Welsh Congregational minister

David Tegfan Davies (27 February 1883 – 10 August 1968) was a Welsh Congregational minister. He was raised by his grandparents, Dafydd and Hannah Dafis of Abergwili, Carmarthenshire. On completing his education at the local school, he entered employment as a farm labourer at a farm in Rhyd-y-Rhaw, Peniel. Whilst there he began to attend services at Peniel Congregational Church, and it was there, in 1903, that he began to preach. Following a period studying at the Old College School in Carmarthen, he moved, in 1905, to attend classes at Bala-Bangor College. He was ordained minister in September 1908 at Seion, Pontypridd, and from there moved to Addoldy, Glynneath, where he was inducted in January 1911.

In 1915, during WW1, he relocated again to become minister of Gellimanwydd (Christian Temple), Ammanford, where he would remain for the next 50 years.

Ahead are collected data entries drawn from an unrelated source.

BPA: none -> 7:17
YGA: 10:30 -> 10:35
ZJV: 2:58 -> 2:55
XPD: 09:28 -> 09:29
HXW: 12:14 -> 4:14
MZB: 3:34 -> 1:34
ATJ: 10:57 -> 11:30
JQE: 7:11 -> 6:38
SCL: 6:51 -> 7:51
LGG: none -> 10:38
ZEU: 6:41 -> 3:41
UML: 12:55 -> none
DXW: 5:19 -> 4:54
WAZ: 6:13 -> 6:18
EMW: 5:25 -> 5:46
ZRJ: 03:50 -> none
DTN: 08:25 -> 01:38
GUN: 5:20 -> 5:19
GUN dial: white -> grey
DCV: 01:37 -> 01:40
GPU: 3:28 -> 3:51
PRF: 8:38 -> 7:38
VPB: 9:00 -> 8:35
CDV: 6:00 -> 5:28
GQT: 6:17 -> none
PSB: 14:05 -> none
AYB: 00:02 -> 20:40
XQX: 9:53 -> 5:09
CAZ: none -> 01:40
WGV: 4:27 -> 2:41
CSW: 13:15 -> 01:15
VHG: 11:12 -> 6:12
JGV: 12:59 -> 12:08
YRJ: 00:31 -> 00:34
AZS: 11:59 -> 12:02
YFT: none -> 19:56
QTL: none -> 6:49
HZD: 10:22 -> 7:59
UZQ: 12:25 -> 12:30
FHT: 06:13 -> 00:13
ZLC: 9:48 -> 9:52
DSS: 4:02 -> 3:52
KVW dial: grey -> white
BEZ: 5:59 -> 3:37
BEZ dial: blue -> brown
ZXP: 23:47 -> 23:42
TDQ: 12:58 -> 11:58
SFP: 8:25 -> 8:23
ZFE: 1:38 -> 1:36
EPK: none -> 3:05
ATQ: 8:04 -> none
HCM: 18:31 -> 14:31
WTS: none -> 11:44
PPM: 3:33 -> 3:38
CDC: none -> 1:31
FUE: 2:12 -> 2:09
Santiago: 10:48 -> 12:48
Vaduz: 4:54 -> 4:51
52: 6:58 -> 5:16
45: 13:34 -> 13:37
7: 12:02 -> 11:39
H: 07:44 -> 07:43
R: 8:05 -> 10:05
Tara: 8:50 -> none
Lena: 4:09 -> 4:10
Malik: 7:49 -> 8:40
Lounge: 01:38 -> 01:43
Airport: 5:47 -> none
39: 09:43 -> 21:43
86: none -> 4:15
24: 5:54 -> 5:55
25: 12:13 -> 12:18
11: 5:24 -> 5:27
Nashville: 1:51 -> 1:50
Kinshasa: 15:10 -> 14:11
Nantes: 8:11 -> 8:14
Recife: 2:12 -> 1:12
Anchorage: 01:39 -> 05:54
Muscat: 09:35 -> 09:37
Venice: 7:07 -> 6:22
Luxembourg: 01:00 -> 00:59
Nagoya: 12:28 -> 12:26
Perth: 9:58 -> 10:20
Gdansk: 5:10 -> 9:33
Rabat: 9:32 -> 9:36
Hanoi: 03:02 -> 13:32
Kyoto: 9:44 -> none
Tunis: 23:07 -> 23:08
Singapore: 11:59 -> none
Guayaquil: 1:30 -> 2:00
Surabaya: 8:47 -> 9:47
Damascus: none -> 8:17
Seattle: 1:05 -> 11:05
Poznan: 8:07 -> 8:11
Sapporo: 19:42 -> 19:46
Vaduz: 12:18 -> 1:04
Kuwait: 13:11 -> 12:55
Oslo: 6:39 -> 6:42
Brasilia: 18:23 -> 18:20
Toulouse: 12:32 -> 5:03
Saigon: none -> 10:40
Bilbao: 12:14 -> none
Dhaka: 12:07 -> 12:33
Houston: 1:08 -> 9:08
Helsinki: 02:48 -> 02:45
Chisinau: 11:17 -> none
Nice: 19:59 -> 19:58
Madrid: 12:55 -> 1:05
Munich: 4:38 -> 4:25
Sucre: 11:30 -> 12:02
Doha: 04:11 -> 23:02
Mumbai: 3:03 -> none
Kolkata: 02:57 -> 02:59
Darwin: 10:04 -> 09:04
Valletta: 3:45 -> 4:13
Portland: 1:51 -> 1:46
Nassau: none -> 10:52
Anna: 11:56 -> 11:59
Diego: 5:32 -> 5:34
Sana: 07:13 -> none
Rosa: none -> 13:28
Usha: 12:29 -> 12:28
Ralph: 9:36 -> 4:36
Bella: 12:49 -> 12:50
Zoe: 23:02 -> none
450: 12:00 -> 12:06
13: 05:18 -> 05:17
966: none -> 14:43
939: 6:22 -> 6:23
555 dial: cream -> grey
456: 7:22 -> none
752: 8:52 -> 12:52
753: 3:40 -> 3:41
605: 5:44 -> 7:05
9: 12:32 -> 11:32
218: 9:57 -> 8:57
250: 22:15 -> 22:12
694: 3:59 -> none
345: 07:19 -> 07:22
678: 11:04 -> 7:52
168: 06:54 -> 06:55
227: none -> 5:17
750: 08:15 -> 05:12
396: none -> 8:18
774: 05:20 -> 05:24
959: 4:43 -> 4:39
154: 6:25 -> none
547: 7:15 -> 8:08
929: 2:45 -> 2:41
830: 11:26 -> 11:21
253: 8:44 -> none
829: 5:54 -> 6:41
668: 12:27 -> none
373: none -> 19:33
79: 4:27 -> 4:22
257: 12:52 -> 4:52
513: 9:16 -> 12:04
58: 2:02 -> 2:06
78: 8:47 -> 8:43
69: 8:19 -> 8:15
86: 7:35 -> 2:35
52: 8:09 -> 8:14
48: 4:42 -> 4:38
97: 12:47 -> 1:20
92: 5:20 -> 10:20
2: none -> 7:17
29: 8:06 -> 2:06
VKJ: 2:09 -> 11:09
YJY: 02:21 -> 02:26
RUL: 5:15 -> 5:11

During the severe Post WWI economic depression and the Great Slump that began in 1929, poverty and unemployment in Ammenford was so extreme that childhood malnutrition and lack of clothing except for remnant coal sacks became commonplace; Davies became chairman of the local 'Distress Committee' and was able to "twin" the town with a parish in Merseyside, Liverpool, that provided sufficient funds to prevent actual starvation. An unusually high proportion of young people from Ammanford went on to academic research careers, a fact that several of them later credited to Davies' influence.

He was much travelled, venturing around much of Europe on cargo ships from Swansea, and to the United States on a preaching tour. He was in the United States in July 1924.

His writings include, Cyn Dringo'r Mynydd Du, O Ganol Shir Gâr, and Rhamantwr y De and Cyffro'r Hen Goffrau, which telling of old Carmarthenshire beliefs and rural amusements, reveal his vivid imagination.

In 1965 he was made an Officer of the Order of the British Empire in acknowledgement of his humanitarian acts and for his bravery on many occasions in rescuing persons in danger of drowning. He was credited with twelve life-saving rescues. Davies was also a Fellow of the Royal Astronomical Society.

He died in 1968, and was buried in Gellimanwydd cemetery.